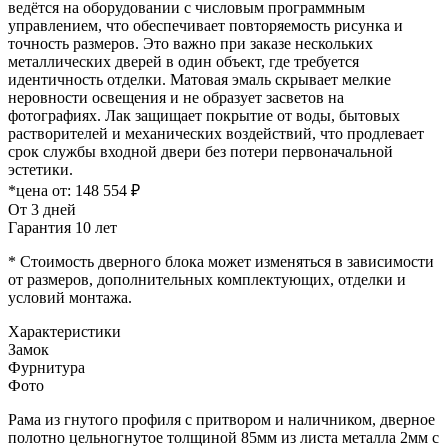
ведётся на оборудовании с числовым программным
управлением, что обеспечивает повторяемость рисунка и
точность размеров. Это важно при заказе нескольких
металлических дверей в один объект, где требуется
идентичность отделки. Матовая эмаль скрывает мелкие
неровности освещения и не образует засветов на
фотографиях. Лак защищает покрытие от воды, бытовых
растворителей и механических воздействий, что продлевает
срок службы входной двери без потери первоначальной
эстетики.
*цена от:
148 554 ₽
От 3 дней
Гарантия 10 лет
* Стоимость дверного блока может изменяться в зависимости
от размеров, дополнительных комплектующих, отделки и
условий монтажа.
Характеристики
Замок
Фурнитура
Фото
Рама из гнутого профиля с притвором и наличником, дверное
полотно цельногнутое толщиной 85мм из листа металла 2мм c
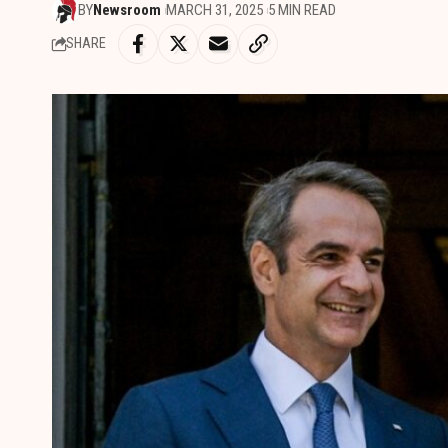
BY
Newsroom
MARCH 31, 2025
5 MIN READ
SHARE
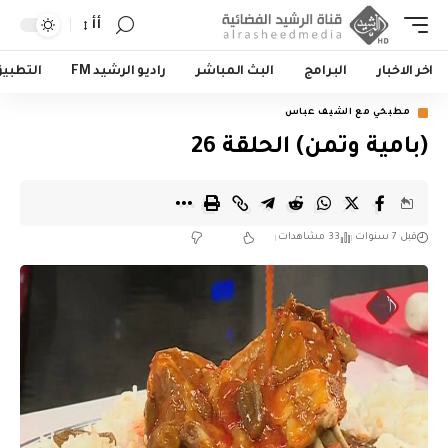
أأ
اخر الاخبار
البرامج
البث المباشر
راديو الرشيد FM
التطبي
مطبخي مع الشيف عباس
(بامية وتمن) الحلقة 26
قبل 7 سنوات
33 مشاهدات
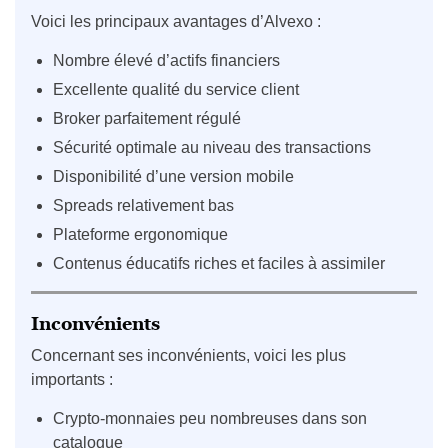
Voici les principaux avantages d’Alvexo :
Nombre élevé d’actifs financiers
Excellente qualité du service client
Broker parfaitement régulé
Sécurité optimale au niveau des transactions
Disponibilité d’une version mobile
Spreads relativement bas
Plateforme ergonomique
Contenus éducatifs riches et faciles à assimiler
Inconvénients
Concernant ses inconvénients, voici les plus
importants :
Crypto-monnaies peu nombreuses dans son
catalogue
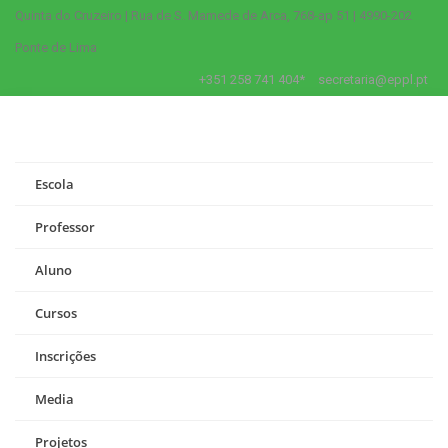
Quinta do Cruzeiro | Rua de S. Mamede de Arca, 768-ap 51 | 4990-202
Ponte de Lima
+351 258 741 404*
secretaria@eppl.pt
Escola
Professor
Aluno
Cursos
Inscrições
Media
Projetos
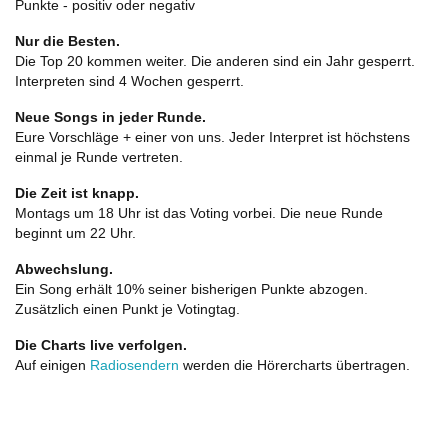
Punkte - positiv oder negativ
Nur die Besten.
Die Top 20 kommen weiter. Die anderen sind ein Jahr gesperrt.
Interpreten sind 4 Wochen gesperrt.
Neue Songs in jeder Runde.
Eure Vorschläge + einer von uns. Jeder Interpret ist höchstens
einmal je Runde vertreten.
Die Zeit ist knapp.
Montags um 18 Uhr ist das Voting vorbei. Die neue Runde
beginnt um 22 Uhr.
Abwechslung.
Ein Song erhält 10% seiner bisherigen Punkte abzogen.
Zusätzlich einen Punkt je Votingtag.
Die Charts live verfolgen.
Auf einigen
Radiosendern
werden die Hörercharts übertragen.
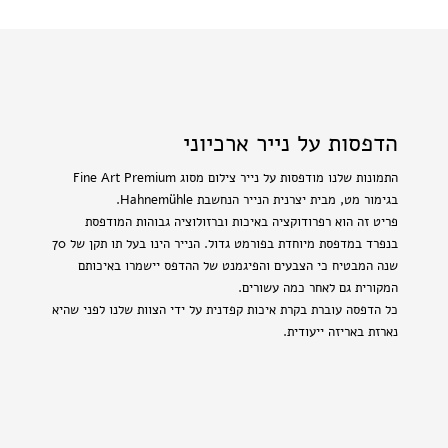
הדפסות על נייר ארכיוני
התמונות שלנו מודפסות על נייר צילום מסוג Fine Art Premium
בגימור מט, מבית יצרנית הנייר הנחשבת Hahnemühle.
פריט זה הוא רפרודוקציה באיכות וברזולוציה גבוהות המודפסת
בנפרד במדפסת מיוחדת בפורמט גדול. הנייר הינו בעל תו תקן של 70
שנה המבטיח כי הצבעים והפיגמנט של ההדפס יישמרו באיכותם
המקורית גם לאחר כמה עשורים.
כל הדפסה עוברת בקרת איכות קפדנית על ידי הצוות שלנו לפני שהיא
נארזת באריזה ייעודית.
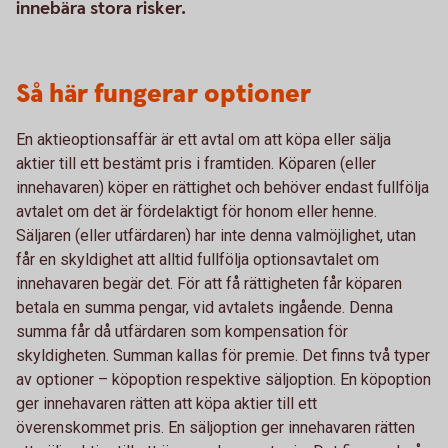
innebära stora risker.
Så här fungerar optioner
En aktieoptionsaffär är ett avtal om att köpa eller sälja
aktier till ett bestämt pris i framtiden. Köparen (eller
innehavaren) köper en rättighet och behöver endast fullfölja
avtalet om det är fördelaktigt för honom eller henne.
Säljaren (eller utfärdaren) har inte denna valmöjlighet, utan
får en skyldighet att alltid fullfölja optionsavtalet om
innehavaren begär det. För att få rättigheten får köparen
betala en summa pengar, vid avtalets ingående. Denna
summa får då utfärdaren som kompensation för
skyldigheten. Summan kallas för premie. Det finns två typer
av optioner – köpoption respektive säljoption. En köpoption
ger innehavaren rätten att köpa aktier till ett
överenskommet pris. En säljoption ger innehavaren rätten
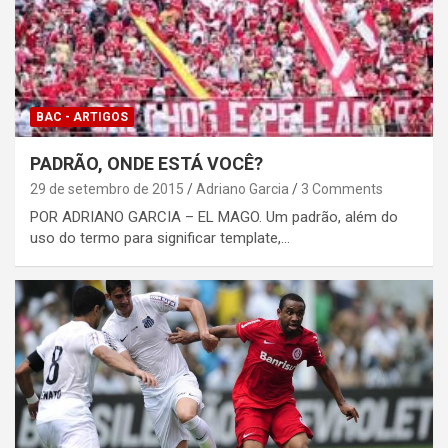
BAC - ARTIGOS
PADRÃO, ONDE ESTÁ VOCÊ?
29 de setembro de 2015
Adriano Garcia
3 Comments
POR ADRIANO GARCIA – EL MAGO. Um padrão, além do
uso do termo para significar template,…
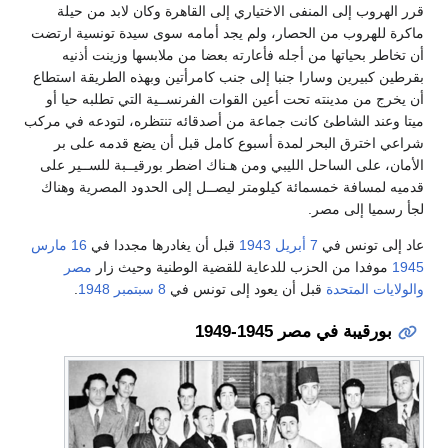
قرر الهروب إلى المنفى الاختياري إلى القاهرة وكان لابد من حيلة
ماكرة للهروب من الحصار، ولم يجد أمامه سوى سيدة تونسية ارتضت
أن تخاطر بحياتها من أجله فأعارته بعضا من ملابسها وزينت أذنيه
بقرطين كبيرين وسارا جنبا إلى جنب كامرأتين وبهذه الطريقة استطاع
أن يخرج من مدينته تحت أعين القوات الفرنســية التي تطلبه حيا أو
ميتا وعند الشاطئ كانت جماعة من أصدقائه تنتظره، لتودعه في مركب
شراعي اخترق البحر لمدة أسبوع كامل قبل أن يضع قدمه على بر
الأمان، على الساحل الليبي ومن هـناك اضطر بورقيــبة للســير على
قدميه لمسافة خمسمائة كيلومتر ليصــل إلى الحدود المصرية وهناك
لجأ رسميا إلى مصر.
عاد إلى تونس في
7 أبريل
1943
قبل أن يغادرها مجددا في
16 مارس
1945
موفدا من الحزب للدعاية للقضية الوطنية وحيث زار
مصر
والولايات المتحدة
قبل أن يعود إلى تونس في
8 سبتمبر
1948
.
بورقيبة في مصر 1945-1949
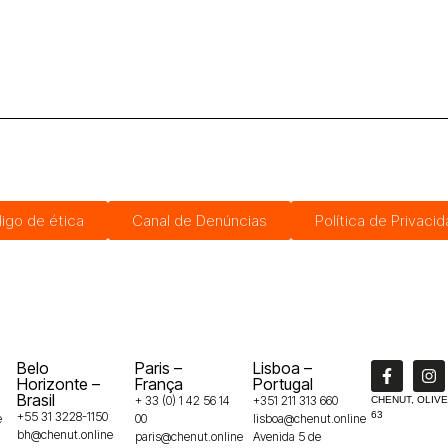
igo de ética
Canal de Denúncias
Política de Privaci
Belo
Paris –
Lisboa –
Horizonte –
França
Portugal
Brasil
+ 33 (0) 1 42 56 14
+351 211 313 660
CHENUT, OLIVE
+55 31 3228-1150
63
e
00
lisboa@chenut.online
bh@chenut.online
paris@chenut.online
Avenida 5 de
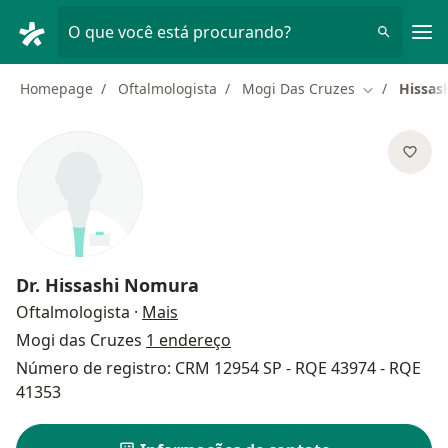
Men
O que você está procurando?
Homepage
Oftalmologista
Mogi Das Cruzes
Hissas
Mudar de ci
Dr.
Hissashi Nomura
sobre as especializações
Oftalmologista
·
Mais
Mogi das Cruzes
1 endereço
Número de registro: CRM 12954 SP - RQE 43974 - RQE
41353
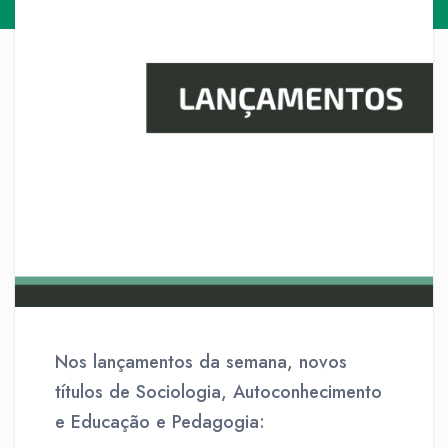
Nos lançamentos da semana, novos
títulos de Sociologia, Autoconhecimento
e Educação e Pedagogia:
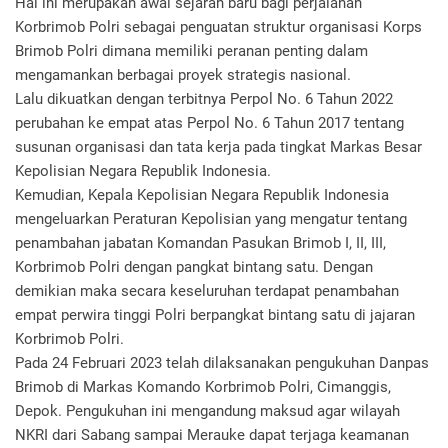
Hal ini merupakan awal sejarah baru bagi perjalanan
Korbrimob Polri sebagai penguatan struktur organisasi Korps
Brimob Polri dimana memiliki peranan penting dalam
mengamankan berbagai proyek strategis nasional.
Lalu dikuatkan dengan terbitnya Perpol No. 6 Tahun 2022
perubahan ke empat atas Perpol No. 6 Tahun 2017 tentang
susunan organisasi dan tata kerja pada tingkat Markas Besar
Kepolisian Negara Republik Indonesia.
Kemudian, Kepala Kepolisian Negara Republik Indonesia
mengeluarkan Peraturan Kepolisian yang mengatur tentang
penambahan jabatan Komandan Pasukan Brimob I, II, III,
Korbrimob Polri dengan pangkat bintang satu. Dengan
demikian maka secara keseluruhan terdapat penambahan
empat perwira tinggi Polri berpangkat bintang satu di jajaran
Korbrimob Polri.
Pada 24 Februari 2023 telah dilaksanakan pengukuhan Danpas
Brimob di Markas Komando Korbrimob Polri, Cimanggis,
Depok. Pengukuhan ini mengandung maksud agar wilayah
NKRI dari Sabang sampai Merauke dapat terjaga keamanan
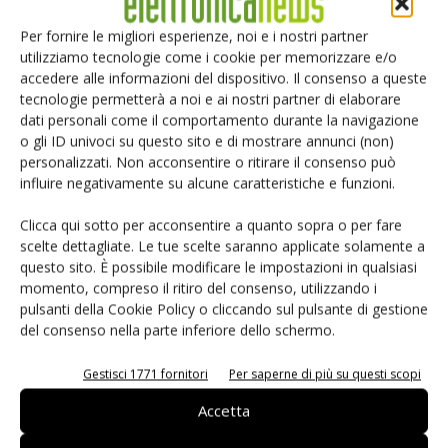
l’incapacità di vedere cosa ci possa prospettare il prossimo
Per fornire le migliori esperienze, noi e i nostri partner
futuro. In sostanza siamo a bordo di una barca che procede
utilizziamo tecnologie come i cookie per memorizzare e/o
in una “nebbia fitta senza strumenti”. Il Governo, sottolinea
accedere alle informazioni del dispositivo. Il consenso a queste
Guidi, ha preso provvedimenti in modo veloce e il sistema
tecnologie permetterà a noi e ai nostri partner di elaborare
industriale ha potuto sfruttare fattori che hanno contribuito
dati personali come il comportamento durante la navigazione
o gli ID univoci su questo sito e di mostrare annunci (non)
a non far affondare la barca: “è diminuito il prezzo del rame
personalizzati. Non acconsentire o ritirare il consenso può
e delle materie prime in generale e abbiamo assistito ad un
influire negativamente su alcune caratteristiche e funzioni.
rafforzamento del dollaro e dello yen”. Cosa manca? si
chiede Guidi.
“Manca il mercato”, che non riesce a
Clicca qui sotto per acconsentire a quanto sopra o per fare
compensare lo spostamento della produzione in Paesi come
scelte dettagliate. Le tue scelte saranno applicate solamente a
questo sito. È possibile modificare le impostazioni in qualsiasi
India, Romania, Cina e Croazia, e la conseguente
momento, compreso il ritiro del consenso, utilizzando i
trasposizione dell’economia da “prodotto a sistema”. “Occorre
pulsanti della Cookie Policy o cliccando sul pulsante di gestione
un Piano Marshall - afferma Guidi -, occorrono investimenti
del consenso nella parte inferiore dello schermo.
pubblici in componentistica perché è settore trasversale a
Gestisci 1771 fornitori
Per saperne di più su questi scopi
tutti i settori industriali, telecomunicazioni, reti, ferrovie,
energia”
.
Accetta
Oltre a ciò è importante che il Governo aiuti le medie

Problem description: Filter the entries above down to the lines that hold the word "optioner", and copy those lines.

Answer to the problem:
Så här fungerar optioner
av optioner – köpoption respektive säljoption. En köpoption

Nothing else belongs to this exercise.